TM: There needs to be a reason for the image, sometimes that’s a matter of having a contrast between image and text. Like Maus, that’s what really gives the book power. Sometimes it’s a matter of having images do something that words can’t. That different way that our brains navigate images. A graphic text is good when it haunts me, when my brain keeps going over the ways that the image and text interact. You’re constantly looking at the two, thinking about how they merge, and you’re getting a third thing that is ineffable.

KA: And that third thing is a process of your own creation. I like that participatory element that comes along with graphic texts. When I read Fun Home, I felt like I was writing a part of it while reading. I had to slow down to do that. I couldn’t do that at first.

TM: That’s what I mean about being a good, active reader. A lot of first time readers of graphic texts don’t realize that the story actually lives in the gutter, the story is in the spaces between the panels, which we animate ourselves. The reader is invited to participate in the creation of the narrative.

KA: As an author of graphic narratives, what is your process in creating one?

TM: This depends on what graphic text you’re doing. If you’re talking traditional comics, they are super fast-paced and there’s a lot of “compression” of information in both image and panel, so you have to give it a sense of how that pace works on the pages first. How many panels you’re going to have on each page, you don’t want to crowd them in a series, each issue is exactly twenty-two pages, so how do you get a story arc, or two-and-a-half story arcs across in twenty-two pages with maximum nine panels per page…

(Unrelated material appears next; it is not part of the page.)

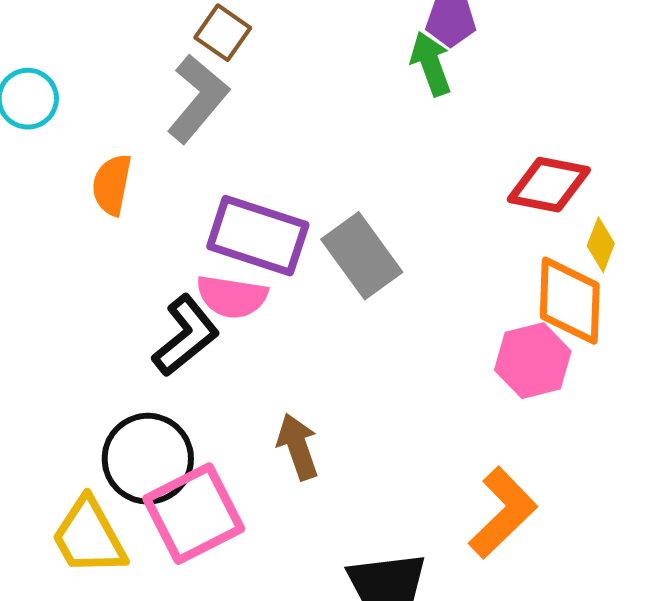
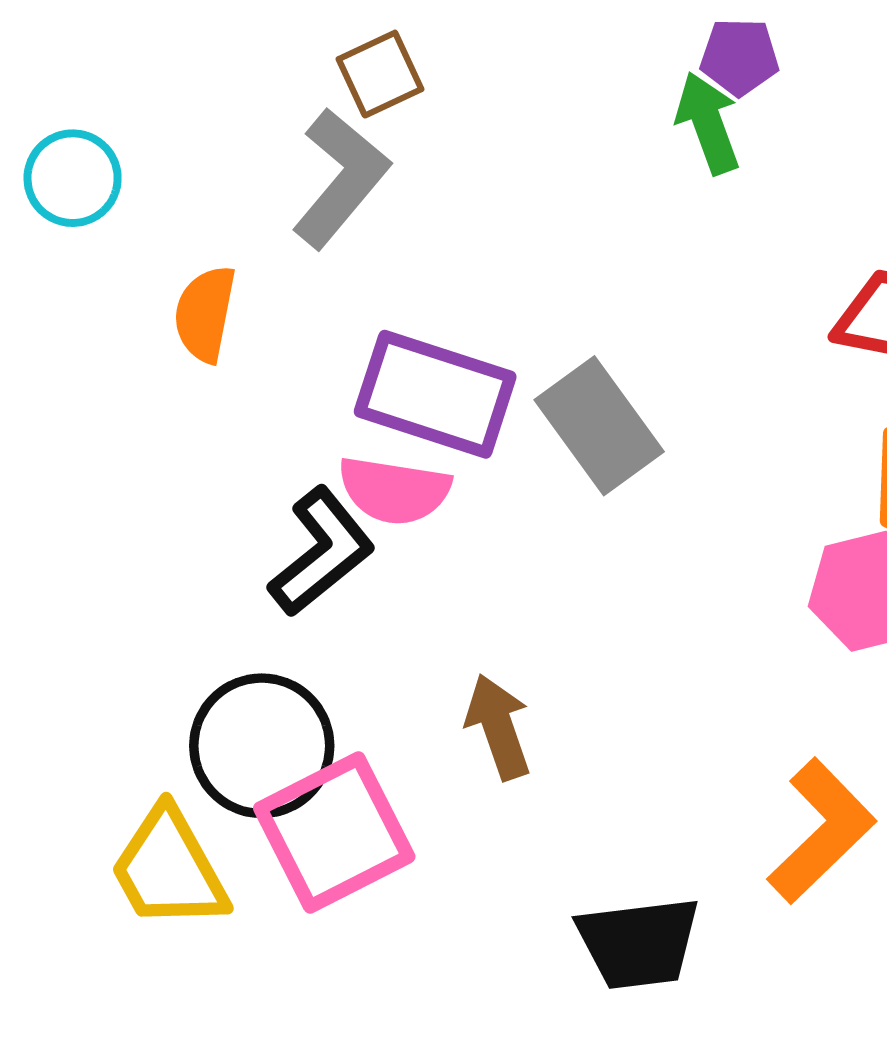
brown square: (223, 33) -> (380, 74), turned 30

KA: That’s like a math problem.

TM: You have to break every narrative down into essential parts and pace those parts out. That took me a long time to learn, but it’s helped my writing. It has tightened my sense of story structure.

And stories are changing shapes. You can see it through TV: character arcs spread out over four seasons. That changes our notion of story structure. It’s not a three-act story anymore, it’s a 100-act story, and comics arrived there first, by having this visual medium telling complex character arcs over many, many issues. I think that’s paved the way for some of the great TV we’re seeing now.

KA: More complexity can be revealed. I saw on your website a how-to for writing a comic book. Do you do a drafting process, like a storyboard? Are the images and panels the first idea and then you nail down what words you want, or is it simultaneous?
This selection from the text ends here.